Karthika Mohan joins the faculty this fall as assistant professor of computer science. She earned her doctorate from the University of California, Los Angeles, and was a postdoctoral scholar at the University of California, Berkeley. Mohan’s research in artificial intelligence is interdisciplinary and includes causal inference, graphical models, and AI safety. She was awarded the Google Outstanding Graduate Research Award for 2017.

SANDHYA SAISUBRAMANIAN

Sandhya Saisubramanian

                                          

Computer Science

                                          

Sandhya Saisubramanian joins the faculty this fall as assistant professor of computer science. She earned her doctorate from the University of Massachusetts, Amherst. Saisubramanian’s research interests are in designing AI systems that are safe, reliable, and unbiased.

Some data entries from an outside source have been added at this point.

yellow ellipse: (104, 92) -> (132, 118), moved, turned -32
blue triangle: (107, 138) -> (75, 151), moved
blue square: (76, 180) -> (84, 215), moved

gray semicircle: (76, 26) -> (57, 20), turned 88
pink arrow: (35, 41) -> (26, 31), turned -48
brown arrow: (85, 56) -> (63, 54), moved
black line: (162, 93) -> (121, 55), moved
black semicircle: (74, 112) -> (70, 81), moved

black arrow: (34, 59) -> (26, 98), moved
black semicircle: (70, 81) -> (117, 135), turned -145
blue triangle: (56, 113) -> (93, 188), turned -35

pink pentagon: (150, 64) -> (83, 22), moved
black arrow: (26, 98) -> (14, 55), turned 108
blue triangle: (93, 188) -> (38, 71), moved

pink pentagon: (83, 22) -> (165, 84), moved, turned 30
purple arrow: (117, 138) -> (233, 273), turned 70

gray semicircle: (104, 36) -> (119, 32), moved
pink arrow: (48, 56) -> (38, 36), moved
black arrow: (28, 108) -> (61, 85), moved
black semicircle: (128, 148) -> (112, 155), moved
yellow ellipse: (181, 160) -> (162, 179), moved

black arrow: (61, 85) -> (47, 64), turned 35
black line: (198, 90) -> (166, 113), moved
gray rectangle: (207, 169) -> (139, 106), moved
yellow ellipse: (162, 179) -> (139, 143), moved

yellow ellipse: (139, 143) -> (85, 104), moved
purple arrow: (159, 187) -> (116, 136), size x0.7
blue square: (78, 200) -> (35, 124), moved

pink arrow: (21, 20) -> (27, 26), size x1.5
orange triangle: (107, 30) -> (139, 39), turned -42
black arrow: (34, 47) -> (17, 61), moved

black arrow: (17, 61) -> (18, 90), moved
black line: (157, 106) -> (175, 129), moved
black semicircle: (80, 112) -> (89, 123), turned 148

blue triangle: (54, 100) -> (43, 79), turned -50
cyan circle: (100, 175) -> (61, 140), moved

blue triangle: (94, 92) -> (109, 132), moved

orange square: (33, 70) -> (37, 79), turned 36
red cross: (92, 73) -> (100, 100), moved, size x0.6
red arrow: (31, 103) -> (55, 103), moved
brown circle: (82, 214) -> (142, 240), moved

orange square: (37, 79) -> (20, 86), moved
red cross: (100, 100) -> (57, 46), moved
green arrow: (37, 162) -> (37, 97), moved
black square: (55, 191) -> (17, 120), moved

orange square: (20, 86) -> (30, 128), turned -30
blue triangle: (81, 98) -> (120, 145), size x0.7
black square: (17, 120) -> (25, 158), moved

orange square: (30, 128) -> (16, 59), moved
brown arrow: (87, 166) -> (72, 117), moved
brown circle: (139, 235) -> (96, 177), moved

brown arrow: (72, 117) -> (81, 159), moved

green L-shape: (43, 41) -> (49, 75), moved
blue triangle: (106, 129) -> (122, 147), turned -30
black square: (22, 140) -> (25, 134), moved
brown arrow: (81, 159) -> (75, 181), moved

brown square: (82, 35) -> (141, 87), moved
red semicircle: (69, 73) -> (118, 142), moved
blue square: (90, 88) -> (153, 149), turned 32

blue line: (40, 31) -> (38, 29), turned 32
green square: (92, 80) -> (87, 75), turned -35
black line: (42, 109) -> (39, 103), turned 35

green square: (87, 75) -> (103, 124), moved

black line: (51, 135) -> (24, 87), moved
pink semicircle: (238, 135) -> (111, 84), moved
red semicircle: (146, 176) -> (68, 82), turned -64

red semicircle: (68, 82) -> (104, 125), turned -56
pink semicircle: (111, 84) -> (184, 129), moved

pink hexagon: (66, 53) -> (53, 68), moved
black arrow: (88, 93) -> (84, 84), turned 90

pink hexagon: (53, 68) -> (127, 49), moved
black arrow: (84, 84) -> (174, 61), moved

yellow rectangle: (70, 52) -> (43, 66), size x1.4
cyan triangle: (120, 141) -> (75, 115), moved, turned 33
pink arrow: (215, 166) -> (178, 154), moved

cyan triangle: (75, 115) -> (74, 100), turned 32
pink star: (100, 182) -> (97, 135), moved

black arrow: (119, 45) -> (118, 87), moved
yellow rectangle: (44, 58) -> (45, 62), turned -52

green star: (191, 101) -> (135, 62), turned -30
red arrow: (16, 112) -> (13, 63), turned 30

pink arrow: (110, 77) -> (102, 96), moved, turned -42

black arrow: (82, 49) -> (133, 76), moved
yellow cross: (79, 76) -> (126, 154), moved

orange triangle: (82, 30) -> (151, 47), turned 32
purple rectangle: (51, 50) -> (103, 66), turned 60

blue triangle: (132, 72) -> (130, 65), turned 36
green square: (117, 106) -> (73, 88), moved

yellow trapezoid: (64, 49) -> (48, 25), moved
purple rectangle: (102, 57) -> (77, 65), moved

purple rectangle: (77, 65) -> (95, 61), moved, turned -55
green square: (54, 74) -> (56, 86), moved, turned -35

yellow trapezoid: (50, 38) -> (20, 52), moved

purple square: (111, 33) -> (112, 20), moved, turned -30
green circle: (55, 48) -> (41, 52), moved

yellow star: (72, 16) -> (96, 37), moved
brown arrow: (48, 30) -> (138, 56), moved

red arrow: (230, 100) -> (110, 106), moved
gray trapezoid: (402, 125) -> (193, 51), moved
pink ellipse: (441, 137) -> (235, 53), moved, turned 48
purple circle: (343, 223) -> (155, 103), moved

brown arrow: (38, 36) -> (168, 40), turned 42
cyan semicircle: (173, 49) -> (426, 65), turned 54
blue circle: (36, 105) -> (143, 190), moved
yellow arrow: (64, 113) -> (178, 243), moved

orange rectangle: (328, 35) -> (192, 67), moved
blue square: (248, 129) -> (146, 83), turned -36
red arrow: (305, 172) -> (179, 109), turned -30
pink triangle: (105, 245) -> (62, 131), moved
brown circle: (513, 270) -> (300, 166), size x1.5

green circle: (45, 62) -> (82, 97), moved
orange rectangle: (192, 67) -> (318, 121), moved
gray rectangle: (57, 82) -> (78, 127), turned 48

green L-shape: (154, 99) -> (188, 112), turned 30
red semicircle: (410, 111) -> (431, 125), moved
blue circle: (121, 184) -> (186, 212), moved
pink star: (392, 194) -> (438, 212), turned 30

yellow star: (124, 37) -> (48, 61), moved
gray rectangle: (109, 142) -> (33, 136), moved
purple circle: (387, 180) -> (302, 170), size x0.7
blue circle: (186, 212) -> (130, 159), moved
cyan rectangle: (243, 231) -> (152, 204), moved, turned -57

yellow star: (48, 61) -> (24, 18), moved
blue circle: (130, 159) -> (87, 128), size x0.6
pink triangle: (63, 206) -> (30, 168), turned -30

Her current research focus is on developing techniques for reliable decision-making in autonomous systems that operate in fully and partially observable environments.

RADHA VENKATAGIRI

Radha Venkatagiri

                                          

Computer Science

                                          

Radha Venkatagiri joins the faculty this fall as assistant professor of computer science. She earned her doctorate from the University of Illinois Urbana-Champaign. A computer architect, Venkatagiri builds efficient computing systems that conserve resources by allowing the system to make controlled errors. Her research focuses on error-efficient computing with emphases on low-cost hardware resiliency and approximate computing. Prior to UIUC, she was a CPU/silicon validation engineer at Intel, where she won a divisional award for key contributions in validating new industry-standard CPU features.